No, it's not porn. The Midwest Teen Sex Show was first introduced to me in my Sociology of Sexuality (aptly nicknamed Soc 69) class a few years ago. It's a series of short videos containing several skits based on topics like "Condoms," "Vaginas," and "Hook Ups." For once a teen-oriented program actually manages to avoid the awkwardness of traditional sex eduction with its textbook definitions, anatomically correct yet vague diagrams, and the uncomfortable throat-clearing coughs of teachers ill-equipped to relate to youth on any subject, much less sex. MTSS is genuinely funny, captivating the short attention spans of the youtube generation and discussing issues that whether adults want to admit it or not, teenagers will face eventually. It's a show that embraces sex positivity, not making you ashamed of your body or what you might be interested in sexually. It celebrates sex as a good thing, not to be taken too seriously. What it does take seriously is your physical and emotional health, always emphasizing the importance of birth control, STD prevention, and ensuring that you're ready to take that step on your own, without feeling pressure or guilt from someone else.

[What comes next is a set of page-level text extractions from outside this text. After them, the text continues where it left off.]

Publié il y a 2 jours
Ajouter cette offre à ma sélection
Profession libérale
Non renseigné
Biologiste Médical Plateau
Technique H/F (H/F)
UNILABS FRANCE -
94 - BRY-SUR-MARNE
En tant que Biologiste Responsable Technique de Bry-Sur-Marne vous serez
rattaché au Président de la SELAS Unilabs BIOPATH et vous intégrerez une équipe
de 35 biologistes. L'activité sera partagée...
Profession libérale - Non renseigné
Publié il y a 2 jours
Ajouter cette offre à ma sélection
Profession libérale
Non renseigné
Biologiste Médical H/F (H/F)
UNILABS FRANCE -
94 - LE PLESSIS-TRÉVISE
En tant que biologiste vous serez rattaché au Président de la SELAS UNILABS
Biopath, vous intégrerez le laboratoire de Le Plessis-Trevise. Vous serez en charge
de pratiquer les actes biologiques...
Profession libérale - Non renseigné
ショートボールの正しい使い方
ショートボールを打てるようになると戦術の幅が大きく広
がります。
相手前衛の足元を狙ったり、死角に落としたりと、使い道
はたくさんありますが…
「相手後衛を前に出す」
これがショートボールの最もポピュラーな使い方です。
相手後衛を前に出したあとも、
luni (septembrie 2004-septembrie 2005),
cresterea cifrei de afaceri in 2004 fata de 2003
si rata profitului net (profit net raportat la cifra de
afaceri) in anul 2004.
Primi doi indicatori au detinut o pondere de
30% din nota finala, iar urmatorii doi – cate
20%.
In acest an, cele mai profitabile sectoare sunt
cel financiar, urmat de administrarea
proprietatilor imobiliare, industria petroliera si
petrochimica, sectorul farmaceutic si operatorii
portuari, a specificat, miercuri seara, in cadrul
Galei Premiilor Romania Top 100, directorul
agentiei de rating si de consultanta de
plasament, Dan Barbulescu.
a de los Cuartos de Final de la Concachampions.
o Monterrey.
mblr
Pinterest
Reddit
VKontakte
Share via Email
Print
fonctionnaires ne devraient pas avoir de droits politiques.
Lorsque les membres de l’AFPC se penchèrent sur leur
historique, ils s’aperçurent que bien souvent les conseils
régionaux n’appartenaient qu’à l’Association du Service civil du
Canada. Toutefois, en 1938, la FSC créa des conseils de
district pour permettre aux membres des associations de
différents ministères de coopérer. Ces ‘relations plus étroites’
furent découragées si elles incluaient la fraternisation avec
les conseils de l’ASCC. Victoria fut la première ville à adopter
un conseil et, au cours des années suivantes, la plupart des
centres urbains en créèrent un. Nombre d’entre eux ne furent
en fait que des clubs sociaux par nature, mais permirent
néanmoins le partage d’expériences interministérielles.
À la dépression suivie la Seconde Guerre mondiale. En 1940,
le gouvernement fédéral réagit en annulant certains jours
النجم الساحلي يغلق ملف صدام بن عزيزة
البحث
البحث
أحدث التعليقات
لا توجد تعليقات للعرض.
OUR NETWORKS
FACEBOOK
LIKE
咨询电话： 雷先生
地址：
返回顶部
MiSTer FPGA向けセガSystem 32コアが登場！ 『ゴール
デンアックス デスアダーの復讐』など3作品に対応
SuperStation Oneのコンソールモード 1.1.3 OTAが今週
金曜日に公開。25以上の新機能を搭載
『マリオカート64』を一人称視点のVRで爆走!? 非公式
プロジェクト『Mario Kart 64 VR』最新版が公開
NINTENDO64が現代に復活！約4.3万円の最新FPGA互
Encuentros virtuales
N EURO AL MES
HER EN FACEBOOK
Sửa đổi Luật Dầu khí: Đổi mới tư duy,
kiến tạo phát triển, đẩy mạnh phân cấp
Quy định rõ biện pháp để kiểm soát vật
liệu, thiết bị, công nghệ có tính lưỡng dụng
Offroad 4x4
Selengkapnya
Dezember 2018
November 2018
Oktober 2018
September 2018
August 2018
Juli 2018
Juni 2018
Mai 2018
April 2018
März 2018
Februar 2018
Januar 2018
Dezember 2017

In a society that seems to be torn between the super conservative 'any and all sex not specifically intended for reproduction is morally wrong and dirty' (I'm looking at you Jonas Brothers), and the super liberal 'have tons of crazy reckless monkey sex and deal with any subsequent babies and/or diseases as they arise' (16 and Pregnant ladies), the Midwest Teen Sex Show actually recognizes that many teenagers will have sex and need to be informed and understand not only the consequences but the joys. On top of the sociological aspect of the show, it's freaking hysterical, so you should watch it even if you're not a teenager and are already well aware of how to navigate your sexuality. So congratulations Midwest Teen Sex Show, we here at Sporadic Sporkitudes (we meaning me...) salute you!